A journal of art + literature engaging with nature, culture, the environment & ecology

Two poems by Tara Menon

Tara Menon, India-USA

 

The Running Bamboo Trees Talk Back

 

We spread green

when other trees’ branches are lean.

They call us invasive,

but it’s the critics who are abrasive.

We were planted here.

Yes, we proliferate, but we spread cheer

in bitter winter’s white domain

where everything looks the same.

Memory 

Memory is the flip side of karma.

Memory is what we possess in the womb 

until the Goddess extracts a promise 

from the unborn to behave.

 

Memory belongs to flora, fauna. 

Memory is scattered in seeds.

Memory pulses in stems, veins.

Memory is woven into feathers.

Memory is ossified in bones.

Memory is mine,

memory is yours,

memory is ours.

 

Memory has ghostly wings

that flap in haunting rhythms.

Memory is a bird,

flitting, revisiting.

Memory is a stone

that is silent and unmoving.

Memory is a river,

flowing where it will.

 

Memory is all we creatures 

have in the end.

Memory is everything,

everywhere, in the air.

Memory is ephemeral.

Memory is eternal.

 

Tara Menon is a freelance writer based in Lexington, Massachusetts.

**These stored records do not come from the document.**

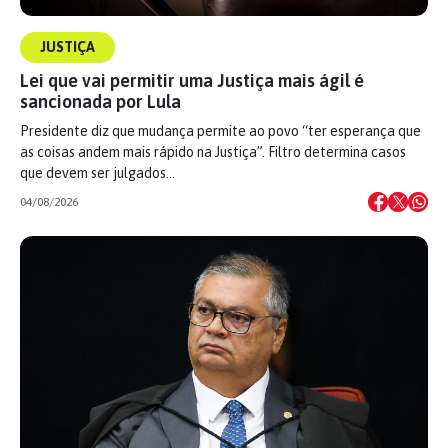
JUSTIÇA
Lei que vai permitir uma Justiça mais ágil é
sancionada por Lula
Presidente diz que mudança permite ao povo “ter esperança que
as coisas andem mais rápido na Justiça”. Filtro determina casos
que devem ser julgados…
04/08/2026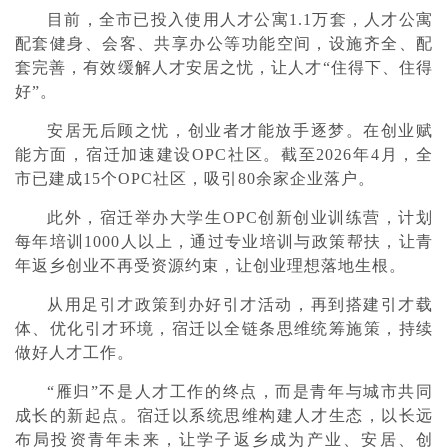
目前，全市已投入使用人才公寓1.1万套，人才公寓
配套健身、会客、共享办公等功能空间，设施齐全、配
套完善，有效缓解人才安居之忧，让人才“住得下、住得
好”。
安居无后顾之忧，创业者才能放手逐梦。在创业赋
能方面，宿迁加速建设OPC社区。截至2026年4月，全
市已建成‌15个OPC社区‌，吸引‌80余家企业‌落户。
此外，宿迁举办大学生OPC创新创业训练营，计划
每年培训1000人以上，通过专业培训与政策帮扶，让青
年返乡创业不再受资源约束，让创业理想落地生根。
从用足引才政策到办好引才活动，再到搭建引才载
体、优化引才环境，宿迁以全链条思维统筹施策，持续
做好人才工作。
“雁归”不是人才工作的终点，而是青年与城市共同
成长的新起点。宿迁以系统思维构建人才生态，以长远
布局投资青年未来，让学子返乡成为产业、安居、创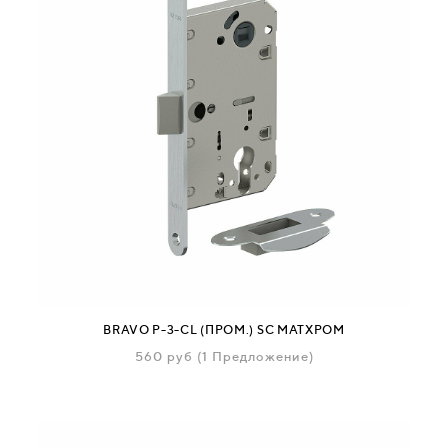
BRAVO P-3-CL (ПРОМ.) SC МАТХРОМ
560
руб
(1 Предложение)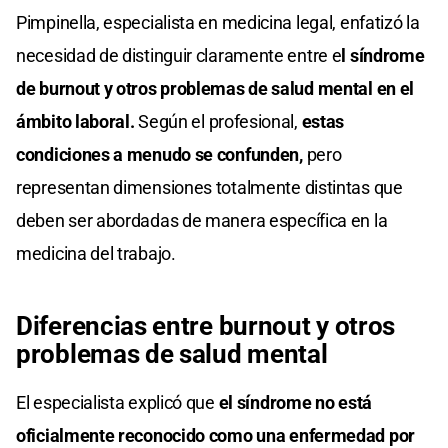
Pimpinella, especialista en medicina legal, enfatizó la
necesidad de distinguir claramente entre e
l síndrome
de burnout y otros problemas de salud mental en el
ámbito laboral.
Según el profesional,
estas
condiciones a menudo se confunden,
pero
representan dimensiones totalmente distintas que
deben ser abordadas de manera específica en la
medicina del trabajo.
Diferencias entre burnout y otros
problemas de salud mental
El especialista explicó que
el síndrome no está
oficialmente reconocido como una enfermedad por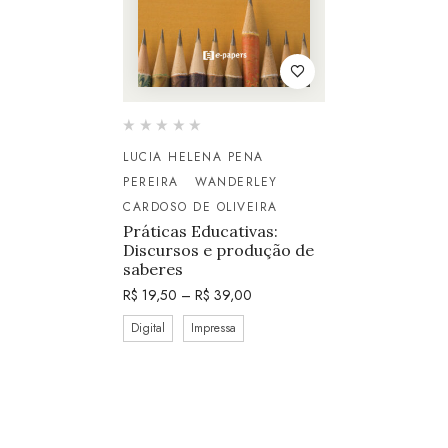
LUCIA HELENA PENA
PEREIRA
WANDERLEY
CARDOSO DE OLIVEIRA
Práticas Educativas:
Discursos e produção de
saberes
R$
19,50
–
R$
39,00
Digital
Impressa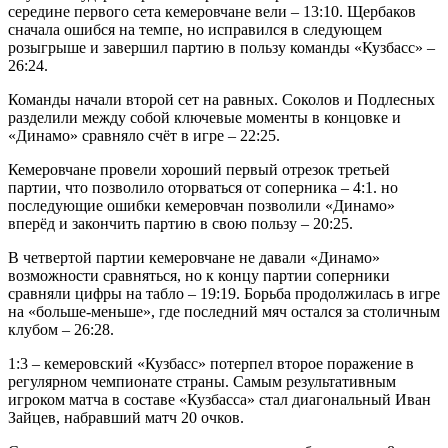
середине первого сета кемеровчане вели – 13:10. Щербаков
сначала ошибся на темпе, но исправился в следующем
розыгрыше и завершил партию в пользу команды «Кузбасс» –
26:24.
Команды начали второй сет на равных. Соколов и Подлесных
разделили между собой ключевые моменты в концовке и
«Динамо» сравняло счёт в игре – 22:25.
Кемеровчане провели хороший первый отрезок третьей
партии, что позволило оторваться от соперника – 4:1. но
последующие ошибки кемеровчан позволили «Динамо»
вперёд и закончить партию в свою пользу – 20:25.
В четвертой партии кемеровчане не давали «Динамо»
возможности сравняться, но к концу партии соперники
сравняли цифры на табло – 19:19. Борьба продолжилась в игре
на «больше-меньше», где последний мяч остался за столичным
клубом – 26:28.
1:3 – кемеровский «Кузбасс» потерпел второе поражение в
регулярном чемпионате страны. Самым результативным
игроком матча в составе «Кузбасса» стал диагональный Иван
Зайцев, набравший матч 20 очков.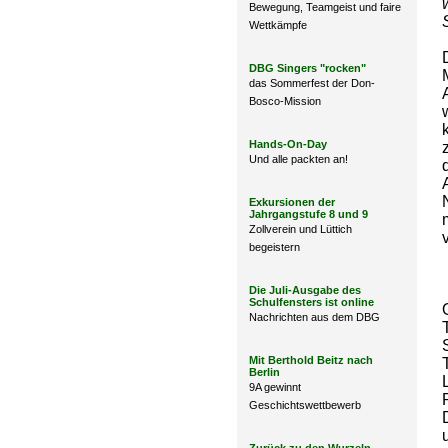
Bewegung, Teamgeist und faire
Wettkämpfe
DBG Singers "rocken"
das Sommerfest der Don-
Bosco-Mission
Hands-On-Day
Und alle packten an!
Exkursionen der
Jahrgangstufe 8 und 9
Zollverein und Lüttich
begeistern
Die Juli-Ausgabe des
Schulfensters ist online
Nachrichten aus dem DBG
Mit Berthold Beitz nach
Berlin
9A gewinnt
Geschichtswettbewerb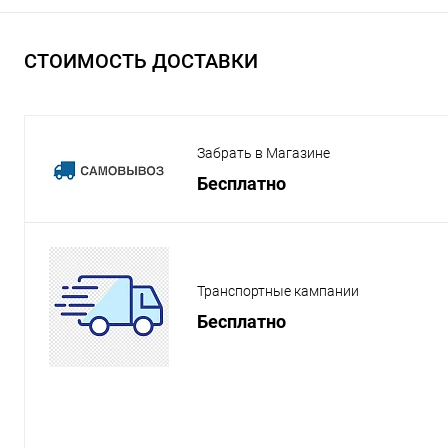
СТОИМОСТЬ ДОСТАВКИ
Забрать в Магазине
Бесплатно
Транспортные кампании
Бесплатно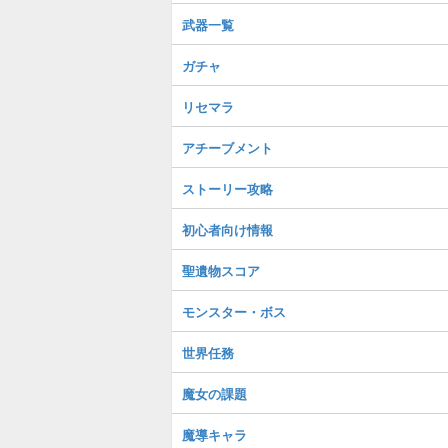
武器一覧
ガチャ
リセマラ
アチーブメント
ストーリー攻略
初心者向け情報
聖遺物スコア
モンスター・ボス
世界任務
魔女の課題
魔導キャラ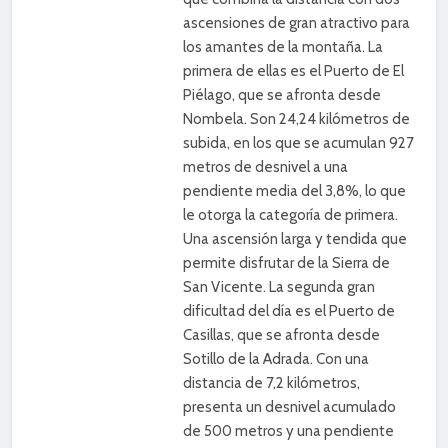
ascensiones de gran atractivo para
los amantes de la montaña. La
primera de ellas es el Puerto de El
Piélago, que se afronta desde
Nombela. Son 24,24 kilómetros de
subida, en los que se acumulan 927
metros de desnivel a una
pendiente media del 3,8%, lo que
le otorga la categoría de primera.
Una ascensión larga y tendida que
permite disfrutar de la Sierra de
San Vicente. La segunda gran
dificultad del día es el Puerto de
Casillas, que se afronta desde
Sotillo de la Adrada. Con una
distancia de 7,2 kilómetros,
presenta un desnivel acumulado
de 500 metros y una pendiente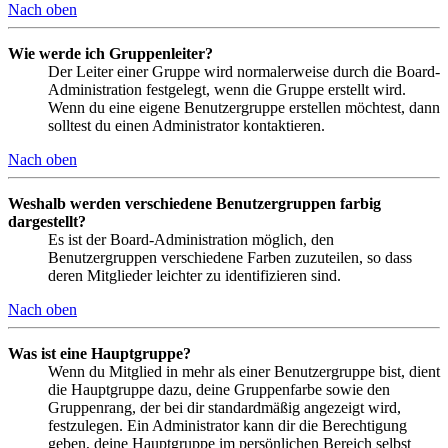
Nach oben
Wie werde ich Gruppenleiter?
Der Leiter einer Gruppe wird normalerweise durch die Board-
Administration festgelegt, wenn die Gruppe erstellt wird.
Wenn du eine eigene Benutzergruppe erstellen möchtest, dann
solltest du einen Administrator kontaktieren.
Nach oben
Weshalb werden verschiedene Benutzergruppen farbig
dargestellt?
Es ist der Board-Administration möglich, den
Benutzergruppen verschiedene Farben zuzuteilen, so dass
deren Mitglieder leichter zu identifizieren sind.
Nach oben
Was ist eine Hauptgruppe?
Wenn du Mitglied in mehr als einer Benutzergruppe bist, dient
die Hauptgruppe dazu, deine Gruppenfarbe sowie den
Gruppenrang, der bei dir standardmäßig angezeigt wird,
festzulegen. Ein Administrator kann dir die Berechtigung
geben, deine Hauptgruppe im persönlichen Bereich selbst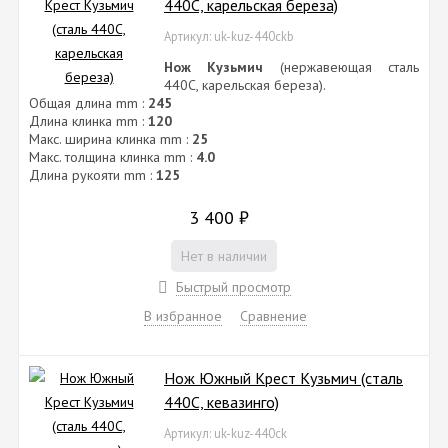
440C, карельская береза)
Артикул: uk-kuz-440ckb
Нож Кузьмич
(нержавеющая сталь
440C, карельская береза).
Общая длина mm :
245
Длина клинка mm :
120
Макс. ширина клинка mm :
25
Макс. толщина клинка mm :
4.0
Длина рукояти mm :
125
3 400
₽
Нет в наличии
Быстрый просмотр
В избранное
Сравнение
Нож Южный Крест Кузьмич (сталь
440C, кевазинго)
Артикул: uk-kuz-440ck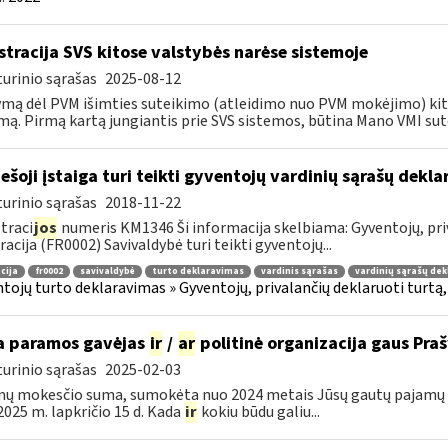
stracija SVS kitose valstybės narėse sistemoje
urinio sąrašas
2025-08-12
mą dėl PVM išimties suteikimo (atleidimo nuo PVM mokėjimo) kito
mą. Pirmą kartą jungiantis prie SVS sistemos, būtina Mano VMI sutei
ešoji įstaiga turi teikti gyventojų vardinių sąrašų dekl
urinio sąrašas
2018-11-22
traci
jos
numeris KM1346 Ši informacija skelbiama: Gyventojų, priv
racija (FR0002) Savivaldybė turi teikti gyventojų...
cija
fr0002
savivaldybė
turto deklaravimas
vardinis sąrašas
vardinių sąrašų dek
tojų turto deklaravimas » Gyventojų, privalančių deklaruoti turtą,
 paramos gavėjas
ir
/
ar
politinė organizacija gaus Pr
urinio sąrašas
2025-02-03
ų mokesčio suma, sumokėta nuo 2024 metais Jūsų gautų pajamų b
i 2025 m. lapkričio 15 d. Kada
ir
kokiu būdu galiu...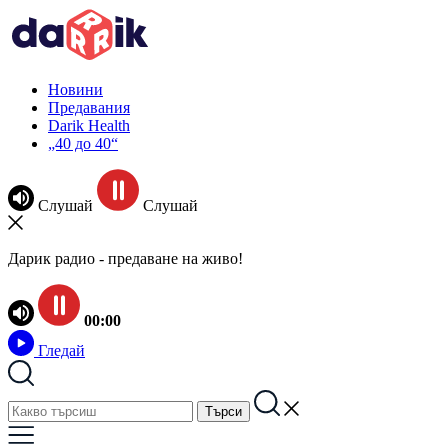
Новини
Предавания
Darik Health
„40 до 40“
Слушай
Слушай
Дарик радио - предаване на живо!
00:00
Гледай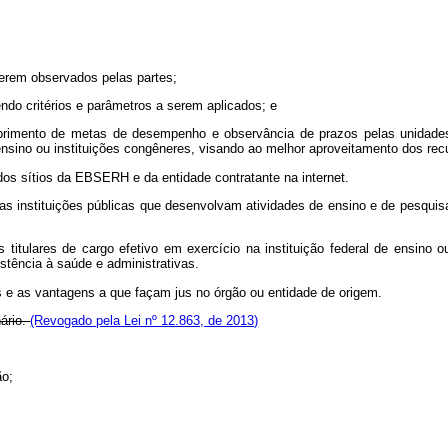
erem observados pelas partes;
ndo critérios e parâmetros a serem aplicados; e
umprimento de metas de desempenho e observância de prazos pelas unida
e ensino ou instituições congêneres, visando ao melhor aproveitamento dos 
dos sítios da EBSERH e da entidade contratante na internet.
, as instituições públicas que desenvolvam atividades de ensino e de pesqu
es titulares de cargo efetivo em exercício na instituição federal de ensino
stência à saúde e administrativas.
os e as vantagens a que façam jus no órgão ou entidade de origem.
ário.
(Revogado pela Lei nº 12.863, de 2013)
ão;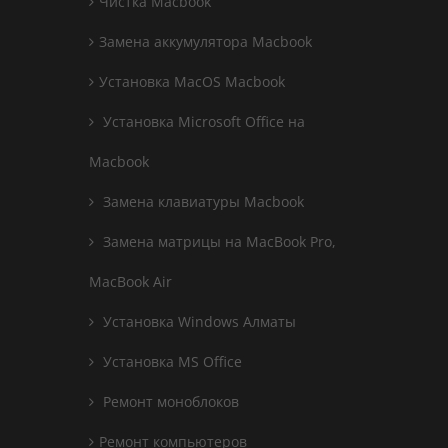
Чистка Macbook
Замена аккумулятора Macbook
Установка MacOS Macbook
Установка Microsoft Office на
Macbook
Замена клавиатуры Macbook
Замена матрицы на MacBook Pro,
MacBook Air
Установка Windows Алматы
Установка MS Office
Ремонт моноблоков
Ремонт компьютеров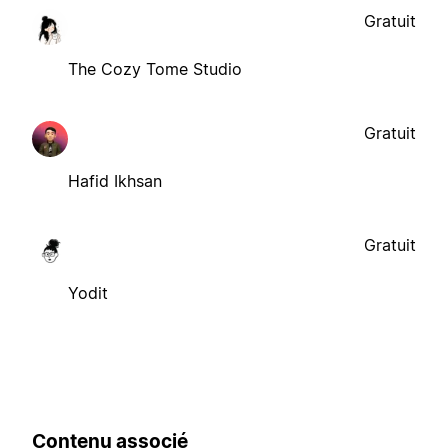
Gratuit
The Cozy Tome Studio
Gratuit
Hafid Ikhsan
Gratuit
Yodit
Contenu associé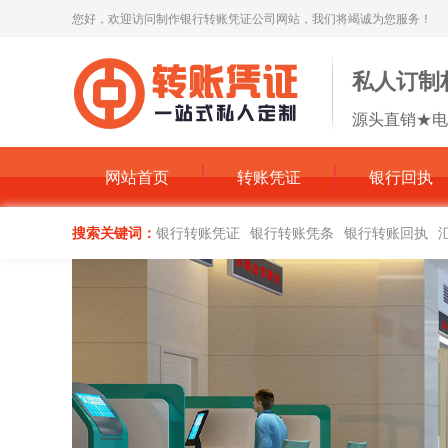
您好，欢迎访问制作银行转账凭证公司网站，我们将竭诚为您服务！
私人订制
源头直销★电
网站首页
转账凭证
银行回执
搜索关键词：
银行转账凭证
银行转账凭条
银行转账回执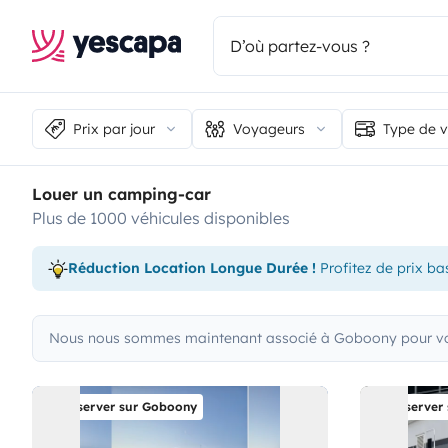
Prix par jour
Voyageurs
Type de v
Louer un camping-car
plus de 1000 véhicules disponibles
Réduction Location Longue Durée !
Profitez de prix ba
Nous nous sommes maintenant associé à Goboony pour vous
Réserver sur Goboony
Réserver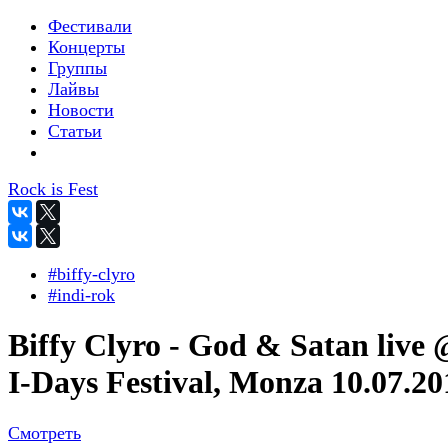
Фестивали
Концерты
Группы
Лайвы
Новости
Статьи
Rock is Fest
#biffy-clyro
#indi-rok
Biffy Clyro - God & Satan live
I-Days Festival, Monza 10.07.20
Смотреть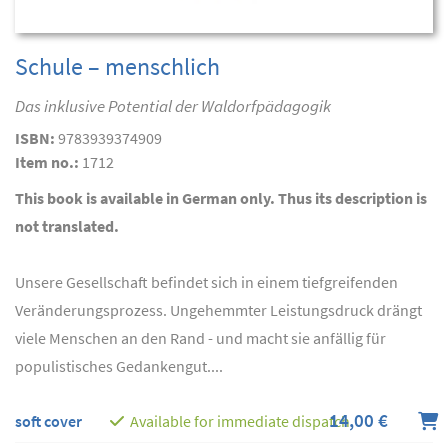
Schule – menschlich
Das inklusive Potential der Waldorfpädagogik
ISBN:
9783939374909
Item no.:
1712
This book is available in German only. Thus its description is
not translated.
Unsere Gesellschaft befindet sich in einem tiefgreifenden
Veränderungsprozess. Ungehemmter Leistungsdruck drängt
viele Menschen an den Rand - und macht sie anfällig für
populistisches Gedankengut....
14,00 €
soft cover
Available for immediate dispatch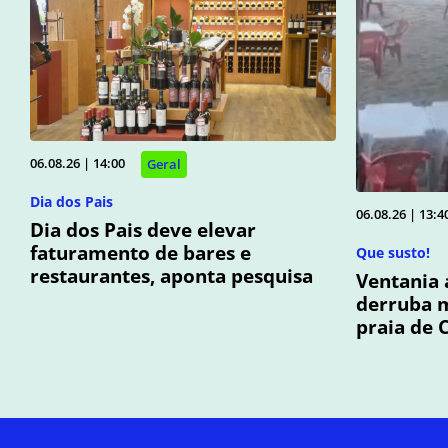
06.08.26 | 14:00
Geral
Dia dos Pais
06.08.26 | 13:4
Dia dos Pais deve elevar
faturamento de bares e
Que susto!
restaurantes, aponta pesquisa
Ventania 
derruba m
praia de 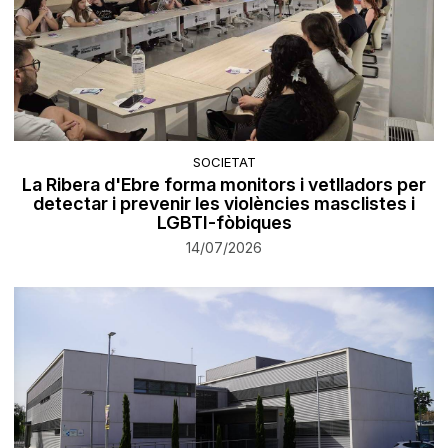
SOCIETAT
La Ribera d'Ebre forma monitors i vetlladors per
detectar i prevenir les violències masclistes i
LGBTI-fòbiques
14/07/2026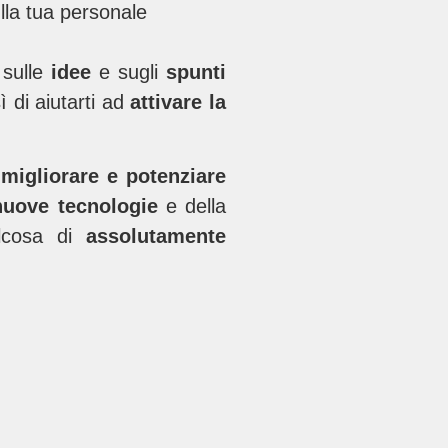
lla tua personale
e
sulle
idee
e sugli
spunti
ì di aiutarti ad
attivare la
a
migliorare e potenziare
nuove tecnologie
e della
alcosa di
assolutamente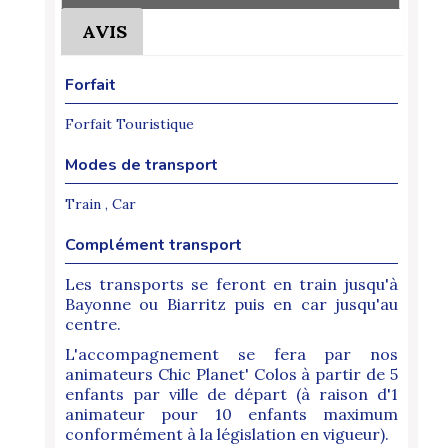
AVIS
Forfait
Forfait Touristique
Modes de transport
Train , Car
Complément transport
Les transports se feront en train jusqu'à
Bayonne ou Biarritz puis en car jusqu'au
centre.
L'accompagnement se fera par nos
animateurs Chic Planet' Colos à partir de 5
enfants par ville de départ (à raison d'1
animateur pour 10 enfants maximum
conformément à la législation en vigueur).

Her recent poetry has been published in the following journals and anthologies: American Writers Review, Don’t Die Press, The Decolonial Passage, Emrys Online Journal, Indolent Books, Wards Literary Journal, Art in the Time of Covid-19, The Inquisitive Eater, and Infection House. Her latest fiction has appeared in Litro, The Bookends Review, Rio Grande Review, and The Evening Street Review. Menon is also a book reviewer and essayist whose pieces have appeared in journals like Green Mountains Review, The Kenyon Review, Fjords Review, and Calyx.